Conversano, ragazzina azzannata da cane abbandonato
di ANTONIO GALIZIA
Sono sempre più numerose le segnalazioni che giungono negli uffici di Piazza XX Settembre. Riguardano specialmente meticci, pitbull e american staffordshire terrier. La più grave aggressione è stata segnalata, alcune settimane fa, in Contrada Castiglione, a cinque chilometri dal centro abitato
• Maglie, quattro cani uccisi con il veleno

15 Maggio 2009

di ANTONIO GALIZIA

CONVERSANO - Era uscita da scuola, la media «Carelli». Erano le 13 ed era accompagnata dalla madre: stava tornando a casa, in via San Giacomo, il viale del palasport, quando è stata aggredita e azzannata al collo, alla testa e al torace da un cane randagio, un meticcio. I morsi dell’animale, disperso con l’arrivo dei soccorsi, non hanno lasciato scampo ad una bambina di 11 anni, che frequenta la prima media ed è stata trasferita con urgenza al pronto soccorso dell’Ospedale «Florenzo Jaja», dove i sanitari hanno dovuto suturarle e curarle le ferite, profonde, riportate. Per questa ennesima aggressione ci sarebbe un «colpevole indiretto»: l’ignoto padroncino che ha abbandonato il cane e ne ha omessa la custodia. In assenza del cane, il cui identikit è comunque chiaro (un meticcio di stazza medio-grande, lo stesso visto girovagare in questi giorni nell’anfiteatro di Villa Belvedere), risulta difficile individuare anche il suo proprietario. Su questo ed i più recenti casi, gli addetti del servizio ambiente del Comune, hanno allertato sia i carabinieri che il servizio veterinario della Asl, responsabile del servizio cattura e dei rifugi e canili sanitari della zona. 

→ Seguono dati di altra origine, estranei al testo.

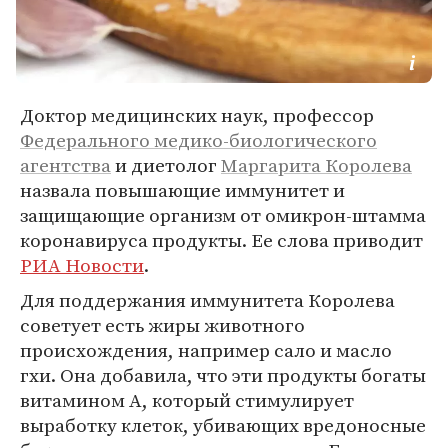
Доктор медицинских наук, профессор
Федерального медико-биологического
агентства
и диетолог
Маргарита Королева
назвала повышающие иммунитет и
защищающие организм от омикрон-штамма
коронавируса продукты. Ее слова приводит
РИА Новости
.
Для поддержания иммунитета Королева
советует есть жиры животного
происхождения, например сало и масло
гхи. Она добавила, что эти продукты богаты
витамином А, который стимулирует
выработку клеток, убивающих вредоносные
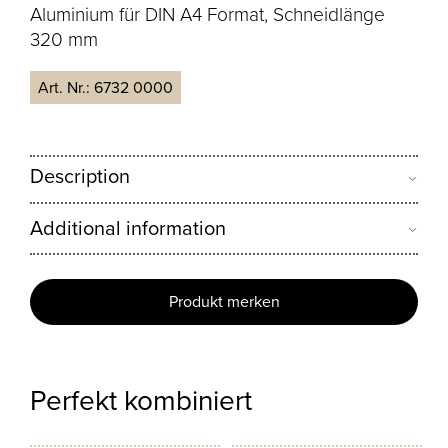
Aluminium für DIN A4 Format, Schneidlänge
320 mm
Art. Nr.:
6732 0000
Description
Additional information
Produkt merken
Perfekt kombiniert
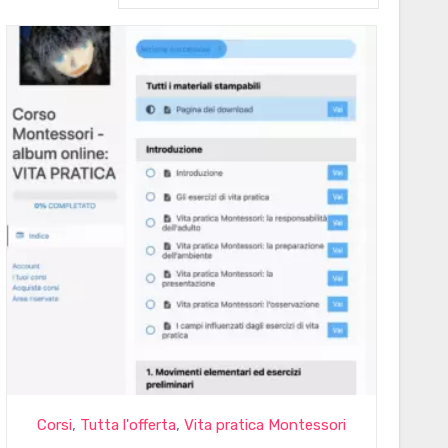
,
,
Corsi
Tutta l'offerta
Vita pratica Montessori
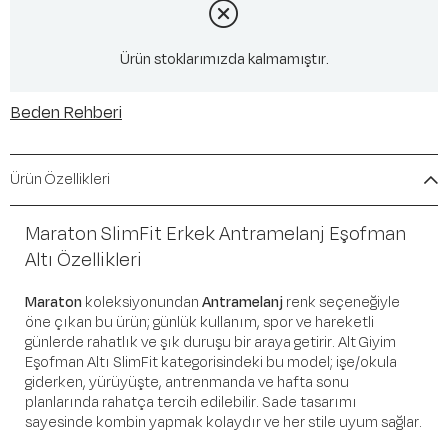
Ürün stoklarımızda kalmamıştır.
Beden Rehberi
Ürün Özellikleri
Maraton SlimFit Erkek Antramelanj Eşofman
Altı Özellikleri
Maraton
koleksiyonundan
Antramelanj
renk seçeneğiyle
öne çıkan bu ürün; günlük kullanım, spor ve hareketli
günlerde rahatlık ve şık duruşu bir araya getirir. Alt Giyim
Eşofman Altı SlimFit kategorisindeki bu model; işe/okula
giderken, yürüyüşte, antrenmanda ve hafta sonu
planlarında rahatça tercih edilebilir. Sade tasarımı
sayesinde kombin yapmak kolaydır ve her stile uyum sağlar.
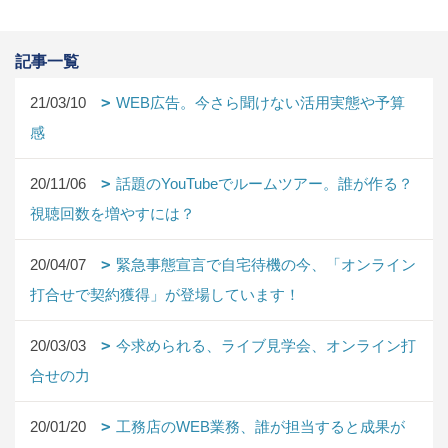
記事一覧
21/03/10
WEB広告。今さら聞けない活用実態や予算
感
20/11/06
話題のYouTubeでルームツアー。誰が作る？
視聴回数を増やすには？
20/04/07
緊急事態宣言で自宅待機の今、「オンライン
打合せで契約獲得」が登場しています！
20/03/03
今求められる、ライブ見学会、オンライン打
合せの力
20/01/20
工務店のWEB業務、誰が担当すると成果が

Sono sempre più numerose le segnalazioni che giungono negli uffici di Piazza XX Settembre. Riguardano specialmente meticci, pitbull e american staffordshire terrier. La più grave aggressione è stata segnalata, alcune settimane fa, in Contrada Castiglione, a cinque chilometri dal centro abitato. Due giovanissimi puledri della specie «lipizzana» sono stati sbranati da un branco di cani randagi. Una aggressione che si poteva decisamente evitare. Un branco di meticci, tutti di grossa stazza, stanziale in quel luogo, vaga da tempo inferocito a caccia di prede. canile
Non è la prima volta che accade. Parecchie le segnalazioni e le denunce nei mesi scorsi. Il branco (nessuno di essi è di razza, tutti incroci) ha trovato sulla propria strada due puledri di lipizzano (il cavallo bianco noto come «razza Conversano») al pascolo nell’area pertinente la Masseria di Castiglione, vi si è avventato contro, sbranandoli. 

La situazione di pericolo in città è dunque conosciuta, segnalata, anche dai volontari delle associazioni animaliste della città. Il più grosso impedimento alla loro cattura deriva dalla tempestività del «servizio-cattura» e dalla disponibilità di un rifugio. La struttura di Contrada Cala Borgia sta scoppiando. Costruita nel 1995 per accogliere 70 cani su un terreno agricolo, poi ampliata per contenere 200 esemplari, oggi ospita circa 400 randagi. L’emergenza-randagi e l’ef fetto mediatico provocato dai casi recenti, ha avuto la forza di accelerare anche a Conversano - come comunica l’assessore all’ambiente Pasquale Loiacono - il progetto di ampliamento e riqualificazione del rifugio. A disposizione del Comune ci sono 200mila euro.